| Case | Ruling | Reason |
|---|---|---|
| May one restore the lower hinge? (צִיר הַתַּחְתּוֹן) | Tanna Kamma: Mikdash: permitted · medinah: forbidden | — |
| Rabbi Yehuda: Permitted even in the medinah | — | |
| May one restore the upper hinge? (הָעֶלְיוֹן) | Tanna Kamma: Forbidden in both places | — |
| Rabbi Yehuda: Permitted in the Mikdash | — |
The whole case turns on a detail easy to miss: the door is the door of a chest — a keli — not a room. That is why it is even a question. The Tosafos Yom Tov sharpens it: the entire machlokes rides on whether the melachah of boneh (building) applies to vessels at all.
Tanna Kamma: reset the lower hinge in the Mikdash — the upper one still holds the door, so it is an easy fix, not real boneh. The upper hinge is forbidden everywhere (kan v'kan asur): without it the door drops, so reseating it is boneh, or you would hammer it home — makeh b'patish, the finishing blow that completes a vessel. R' Yehuda goes a step further (upper in the Mikdash, lower anywhere) on the principle ein boneh b'keilim — no building applies to vessels — so the act is rabbinic at most, and ein shvus baMikdash; with the kohanim mezarzim, scrupulously careful, no decree is imposed there.

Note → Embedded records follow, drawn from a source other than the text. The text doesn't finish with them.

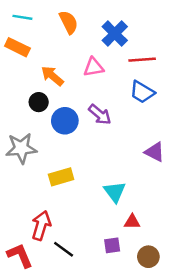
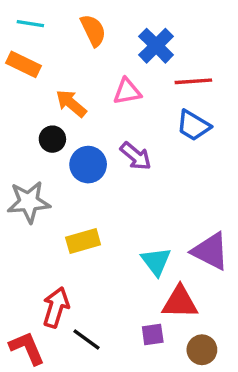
purple triangle: (155, 152) -> (210, 251), moved, size x1.4
red triangle: (132, 222) -> (180, 302), size x1.6

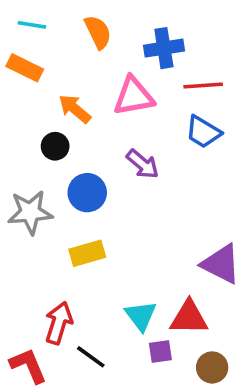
blue cross: (156, 46) -> (164, 48), turned 36
pink triangle: (127, 92) -> (134, 96), size x1.4
blue circle: (88, 165) -> (87, 193), moved
cyan triangle: (156, 261) -> (141, 316), moved

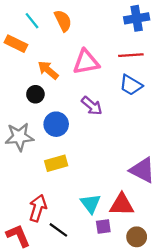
cyan line: (32, 25) -> (32, 21), moved, turned 42
blue cross: (164, 48) -> (137, 18), moved

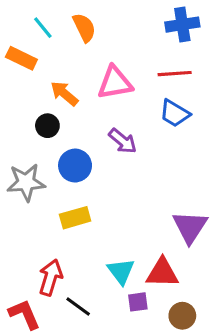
purple triangle: (142, 170) -> (190, 227), turned 36

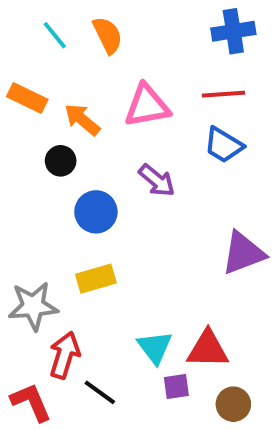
orange rectangle: (21, 58) -> (27, 98), moved
gray star: (26, 182) -> (33, 306), moved
purple triangle: (190, 227) -> (243, 253), moved, turned 36

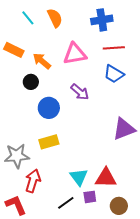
blue cross: (233, 31) -> (102, 20), moved
black line: (100, 392) -> (66, 203), moved, turned -72

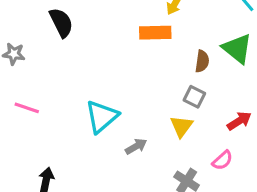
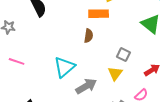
brown semicircle: (202, 61) -> (89, 36), moved
gray arrow: (136, 146) -> (86, 86), size x1.5

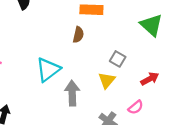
gray arrow: (86, 86) -> (72, 93), turned -65

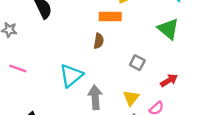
yellow triangle: (107, 80) -> (131, 98), moved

A tzir was a pin turning in a socket bored top and bottom; the door pivoted on it. The lower pin sat under the door's weight and could be eased back once the upper one held; the upper pin, bearing the leaf, was the hard one to reseat — which is exactly the line the mishnah draws.

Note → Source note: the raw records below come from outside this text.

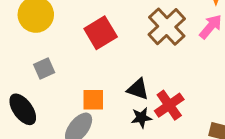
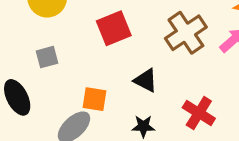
black triangle: (138, 89) -> (146, 80), moved
red cross: (169, 105) -> (199, 113), moved, turned -32

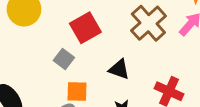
gray square: (47, 57) -> (64, 59), moved, turned -30

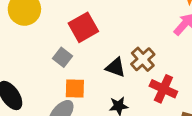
brown cross: (148, 23) -> (143, 59), moved, size x0.7

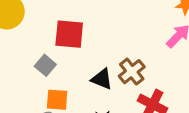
red square: (83, 27) -> (69, 34), turned 32

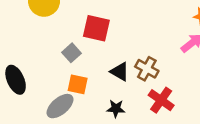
brown cross: (132, 72) -> (147, 69), turned -30

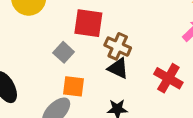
brown cross: (147, 69) -> (118, 46), moved
red cross: (161, 100) -> (168, 78), moved

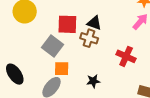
gray square: (64, 52) -> (52, 46), size x1.5
black triangle: (118, 68) -> (94, 23), moved

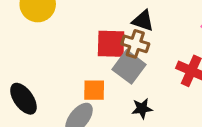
red square: (67, 24) -> (111, 44), moved
gray square: (52, 46) -> (129, 67), moved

This belongs to the series’ closing set on a single principle — ein shvus b’Mikdash: the rabbinic Shabbos restrictions (shvus) that bind everywhere yield inside the Beis HaMikdash. The reason the series draws out is trust — the Kohanim, serving before the Sanhedrin, are assumed zealous enough not to slip into a biblical violation. This mishnah sets the principle in place; the ones beside it press on how far it reaches.